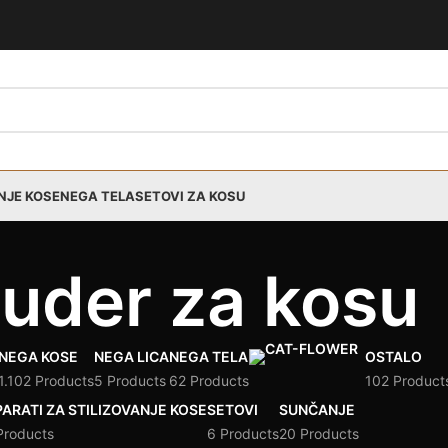
NJE KOSE
NEGA TELA
SETOVI ZA KOSU
uder za kosu
NEGA KOSE
NEGA LICA
NEGA TELA
OSTALO
1.102 Products
5 Products
62 Products
102 Product
ARATI ZA STILIZOVANJE KOSE
SETOVI
SUNČANJE
Products
6 Products
20 Products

------------------------------------------------------------

• [ACTIVITY]:
Reproduce the material above in full, exactly, with no images.

• [SOLUTION FOR THIS PROBLEM]:
NJE KOSE
NEGA TELA
SETOVI ZA KOSU
uder za kosu
NEGA KOSE
NEGA LICA
NEGA TELA
OSTALO
1.102 Products
5 Products
62 Products
102 Product
ARATI ZA STILIZOVANJE KOSE
SETOVI
SUNČANJE
Products
6 Products
20 Products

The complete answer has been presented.